Tonga had been one of the few countries to have remained virus-free throughout the pandemic - with just one case recorded - and concerns were raised that aid efforts following last month's disaster risked exposing the island to Covid.
The volcanic eruption and tsunami, which left three people dead in Tonga and two in Peru, tainted drinking water, severed communications and left dozens homeless.
Australia, New Zealand, Japan, the UK and China had promised to drop off supplies of fresh water and medicine without coming into contact with anyone on the ground. Travellers to Tonga are usually required to spend three weeks in quarantine.
But despite the precautions, dozens of sailors aboard the Australian aid ship HMAS Adelaide tested positive, while crew members aboard aid flights from Japan and Australia also reported infections. The two positive cases that prompted the lockdown came after officials tested 50 front-line workers at the port, local news site Matangi Tonga reported.

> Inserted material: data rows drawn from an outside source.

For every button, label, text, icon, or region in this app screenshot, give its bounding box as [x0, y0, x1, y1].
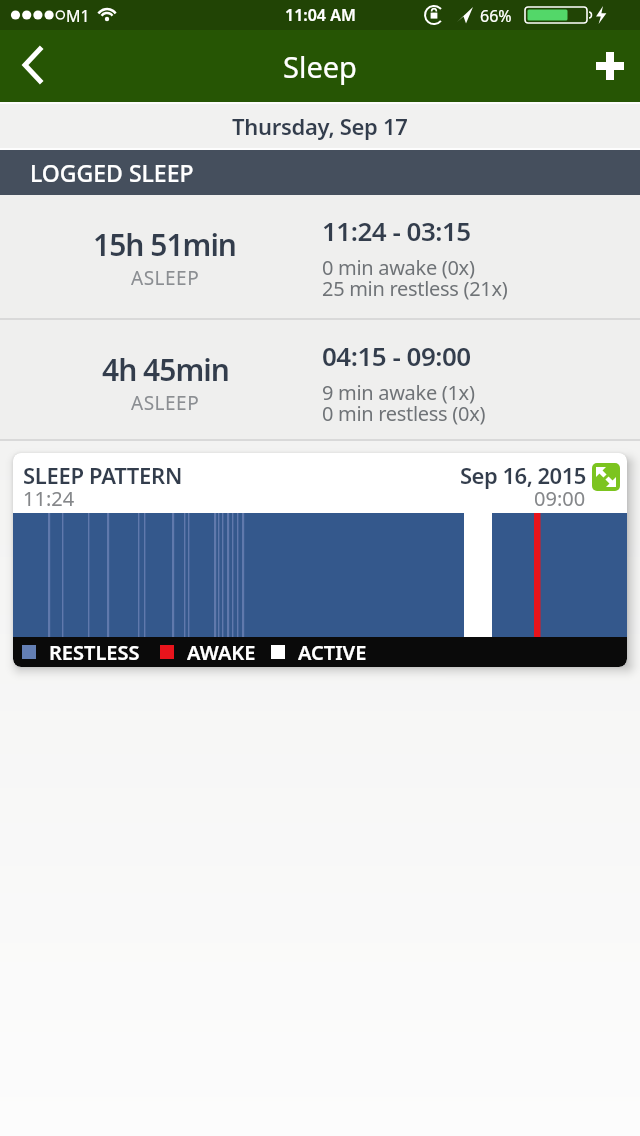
- staticText: ASLEEP: [131, 265, 200, 291]
- button[interactable]: [592, 463, 620, 491]
- staticText: 11:24: [23, 485, 75, 508]
- button[interactable]: [12, 44, 56, 88]
- staticText: 11:24 - 03:15: [322, 213, 471, 248]
- staticText: 09:00: [534, 485, 586, 508]
- staticText: AWAKE: [187, 639, 256, 666]
- button[interactable]: 4h 45min: [0, 320, 640, 439]
- staticText: 0 min awake (0x) 25 min restless (21x): [322, 254, 508, 302]
- staticText: 9 min awake (1x) 0 min restless (0x): [322, 379, 486, 427]
- staticText: 04:15 - 09:00: [322, 338, 471, 373]
- staticText: Thursday, Sep 17: [232, 111, 408, 141]
- staticText: Sep 16, 2015: [460, 460, 586, 490]
- staticText: M1: [66, 5, 90, 27]
- staticText: 4h 45min: [102, 349, 229, 390]
- button[interactable]: 15h 51min: [0, 195, 640, 318]
- staticText: SLEEP PATTERN: [23, 460, 183, 490]
- staticText: Sleep: [283, 47, 357, 86]
- staticText: ASLEEP: [131, 390, 200, 416]
- staticText: 11:04 AM: [285, 4, 356, 26]
- staticText: ACTIVE: [298, 639, 367, 666]
- staticText: LOGGED SLEEP: [30, 157, 194, 188]
- button[interactable]: SLEEP PATTERN: [13, 453, 627, 667]
- staticText: RESTLESS: [49, 639, 140, 666]
- staticText: 15h 51min: [93, 224, 237, 265]
- staticText: 66%: [480, 5, 512, 27]
- button[interactable]: [588, 44, 632, 88]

Since the pandemic began, Tonga had previously reported just a single case of the virus when a missionary returning from Africa tested positive in October after flying home via New Zealand.
Tonga and several other small Pacific nations, including Kiribati and the Solomon Islands, were among the last places on the planet to have avoided any virus outbreaks, thanks to their remote locations and strict border controls.
But that has changed in the last few weeks as their defences appeared no match against the highly contagious Omicron variant.
The lockdown in Tonga comes as many homes and businesses remain without internet access after the tsunami severed the sole fibre-optic cable that connects the country to the rest of the world. Officials are hoping repairs will be completed within a week or two.
About 61% of Tonga’s 105,000 people are fully vaccinated, according to Our World in Data.